Interpreting Results of a Hypothesis
Sharp Sports Betting is a tool for those interested in winning money at sports betting. The book explains the most common sports bets, what all the numbers mean, and the mathematics behind the numbers.
Let's go over basic sports betting fundamentals. All sports bettors should learn the following facts. Every other type of casino advantage player, including blackjack players of all skill levels, should have a functioning understanding of Expected Value. You should not be betting online or at land-based casinos, such as in Las Vegas, without this understanding.
You formulated your hypothesis
You use it to make predictions about games that were not used in the formation of the hypothesis. Now what? A full explanation of the science of statistics is beyond the scope of this article. If this area intrigues you, I suggest taking a college course in statistics.
This article discusses only one tiny area of statistics: using the binomial distribution to examine the significance of W-L records.
You have a win-loss record that describes your sample. You are trying to show that the W-L record of your sample is significantly different from 50 percent wins.
Two Standard Errors
The most generally used standard of statistical significance is five percent. As a close approximation, five percent rarity occurs when the W-L record of the sample you have gathered is two standard errors different from 50 percent wins.
The square root of your sample size is the standard deviation of the difference between your total wins and total losses, which I will call excess wins.
The easy way to find the number of standard errors is to divide excess wins by the standard deviation. You have reached that five-percent point when the your excess wins is two standard errors.
For example, suppose you tested the hypothesis that NFL home dogs of +7 or more are good bets by examining the games played during the 2020-2021 seasons. Suppose you came up with a W-L record of 30-25.
That’s a sample size of 55 decisions. The square root of 55 is 7.4. 30 wins minus 25 losses is 5 excess wins. That’s less than one standard error. For 55 decisions you need a W-L record of 35-20 to have statistical significance at the five percent level.

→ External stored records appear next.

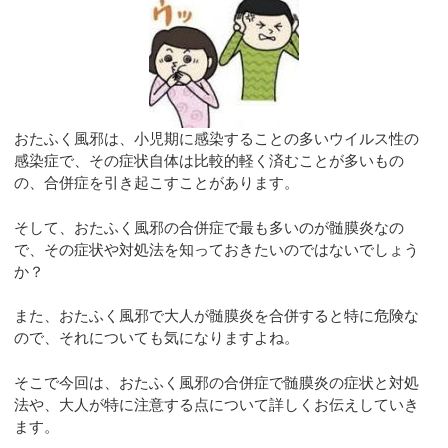
おたふく風邪は、小児期に感染することの多いウイルス性の
感染症で、その症状自体は比較的軽く済むことが多いもの
の、合併症を引き起こすことがあります。
そして、おたふく風邪の合併症で最も多いのが髄膜炎なの
で、その症状や対処法を知っておきたいのではないでしょう
か？
また、おたふく風邪で大人が髄膜炎を合併すると特に危険な
ので、それについても気になりますよね。
そこで今回は、おたふく風邪の合併症で髄膜炎の症状と対処
法や、大人が特に注意する点について詳しくお伝えしていき
ます。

Suppose the W-L record for NFL home dogs of +7 or more was 32-15 for games played during 2016-2019. If you add those games in, you get a record of 62-37 for the six-year period 2016-2021. Can you call that a sample of 99 decisions and test for significance?
No you cannot do that. The reason is you used those 2016-2019 games to formulate and modify your hypothesis. You cannot also use them to test the hypothesis. Only the games played in years other than 2016-2019 can be used to test that hypothesis.
Two Standard Errors is Too Few
Two standard errors is enough significance for many purposes, but not for betting sports.
The search for profitable betting systems involves examining large numbers of possible relationships. Approximately five percent of the relationships you examine will meet a two-standard-error test by chance alone. Examine a hundred possible relationships all of which are really no relationship, and you likely will find five that are significant at the two-standard-error level.
The two-standard-error standard is reasonable to use for testing non-betting applications where there is only one hypothesis being tested, and that hypothesis is never modified. But if dozens of hypotheses are being tested, or if you are willing to modify your hypothesis, then two standard errors gives too many false positives.
There are publications that report results that look like relationships but are in fact the expected product when one examines large quantities of random data. The process of looking for relationships where most likely none exist is called data mining. The results of data mining are called angles. Data mining can turn up nuggets, and some angles can work. However, most of what look like strong relationships in past data describe only the past data, and fail in attempts to predict the results of future games.
If you have discovered a relationship that really exists, then examining more and more games will result in the level of significance going up and up. If the first 100 games you analyze give you a 60-40 record, you are at two standard errors. So keep gathering more data. By the time your sample size gets to 200, your W-L record might be 120-80 whereas the requirement for two standard errors is a W-L record 114-86.
As your sample size increases, if the added games seem to have just 50 percent winners, then your initial results that made you so hopeful were likely a random blip in the data and do not result in a system you can use to win money from sportsbooks.
If you are testing hypotheses using games already played rather than games yet to be played, you must use a higher standard of significance than just five percent rarity. If you are going to draw conclusions from data mining but not test your hypotheses against different data, then the minimum requirement for statistical significance is four standard errors. Think of it as two standard errors to develop the hypothesis and then two more to test it.
If you are testing a system against games already played, my suggestion is to hold out for 1:1000 chance of a win-loss record being achieved by chance alone. Even with a standard that high you will occasionally find false positives, methods that you at first think find good bets but later prove to be worthless.
This is part of an occasional series of articles.